The results of this meta-analysis must be interpreted with some caution owing to the small number of studies, their quality and the heterogeneity of the assessment of DMOs in the studies that were included. This is largely due to the review being based on observational studies, which do suffer from shortcomings in trial design, partly because of the likelihood of publication bias due to preregistration and protocol preparation not being mandatory for observational studies; this therefore makes it difficult to identify unpublished studies or other reporting biases [81].

The quality and heterogeneity of the studies observing the relationship between gait speed and mortality meant that many could not be included in the meta-analysis and those that could were hampered by the differences in study design and participant characteristics. For example, the majority of studies investigated gait speed using the 4MGS, an instrument that has been extensively studied in a COPD population with its validity and reliability confirmed [64, 82]. However, a number of studies instead used the 2MWD, making comparison in a meta-analysis difficult. In addition, three of the largest studies could not be included in the quantitative analysis because of reporting limitations [41, 54, 56]; therefore, effect estimates may actually be underestimated. The wide confidence intervals that were reported in meta-analyses, particularly in those analysing gait speed, should also be noted because they indicate poorer precision of the effect estimate. The limitations associated with different methodologies for measuring gait speed have been described previously [75]. Differences were also evident in studies investigating walking activity. For example, the type of device used to measure daily step count, the location it was worn and the duration of time it was worn all introduce diversity and potential bias when pooling data. An international task force has published recommendations for working towards a common framework in objective measurement of physical activity [83].

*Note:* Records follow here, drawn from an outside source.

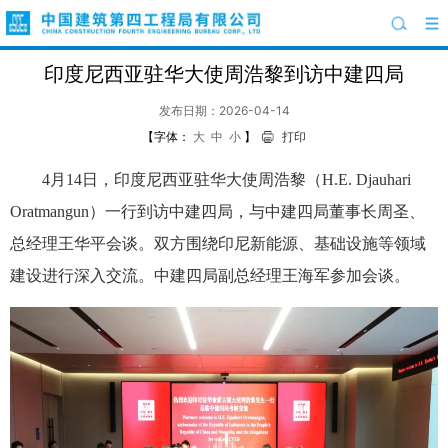
印度尼西亚驻华大使周浩黎到访中建四局
发布日期：2026-04-14
【字体：
大
中
小
】
打印
4月14日，印度尼西亚驻华大使周浩黎（H.E. Djauhari
Oratmangun）一行到访中建四局，与中建四局董事长周圣、
总经理王华平会谈。双方围绕印尼新能源、基础设施等领域
建设进行深入交流。中建四局副总经理王海军参加会谈。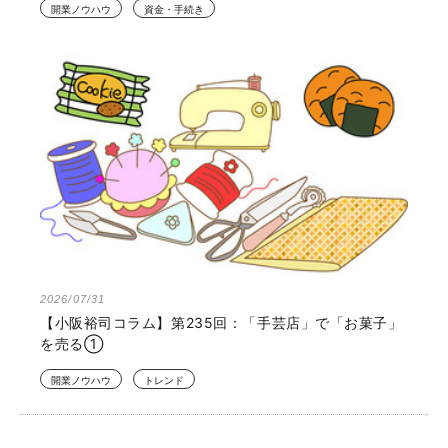
開業ノウハウ
資金・手続き
2026/07/31
【小阪裕司コラム】第235回：「手芸店」で「お菓子」
を売る①
開業ノウハウ
トレンド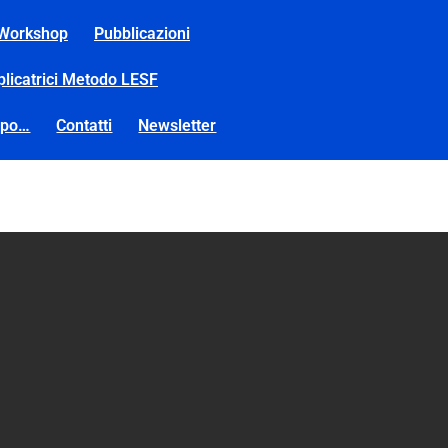
Workshop
Pubblicazioni
plicatrici Metodo LESF
opo…
Contatti
Newsletter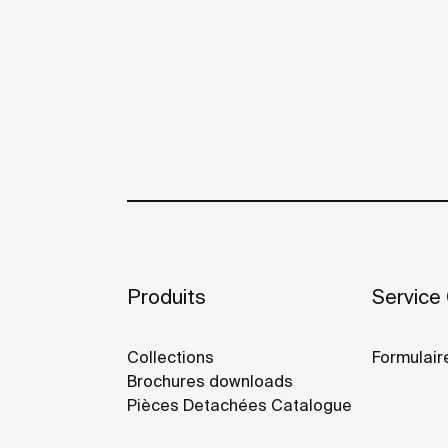
Produits
Service 
Collections
Formulair
Brochures downloads
Pièces Detachées Catalogue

A proportion of the included studies were conference abstracts and, in these abstracts, it was often difficult to report the presence of bias due to restricted methodology, and the small number of studies meant that subgroup analysis was not possible. The lack of studies exploring other measures of walking activity and gait parameters is also of note given the recent interest in sedentary behaviour on health outcomes. Alternative measures of volume of walking such as walking bouts (number, length, duration) are available and may also be of value as prognostic measures, but more research is needed.

The heterogeneity of included studies must also be considered. This heterogeneity was due to differences in study design, outcomes used, analysis methods and participant selection criteria, which is a significant source of inconsistency in relation to variables such as disease severity and stable versus hospitalised patients as well as lack of commonality in confounders. We aimed to address this in several ways, i.e. by transforming unit effects where necessary, using random-effects models and conducting sensitivity analyses.

Future research should focus on validating the prognostic ability of gait speed and other DMOs in larger studies and using standardised methodologies that can be compared across studies.

Questions for future research

Future research should address methodological inconsistencies and increase the number and range of COPD patients enrolled to build understanding of the predictive value of walking activity and gait parameters that can be measured digitally across disease phenotypes.

Interpretation of the literature is limited by bias, largely due to observational study designs, heterogeneous methodologies and conference abstracts that were not written up into full studies. Evaluation in prospective interventional trials is called for.

Future research addressing the feasibility of implementing digital mobility outcomes into clinical practice should focus on which walking activity and gait parameters are superior predictive digital biomarkers and the sensitivity and specificity of such measures.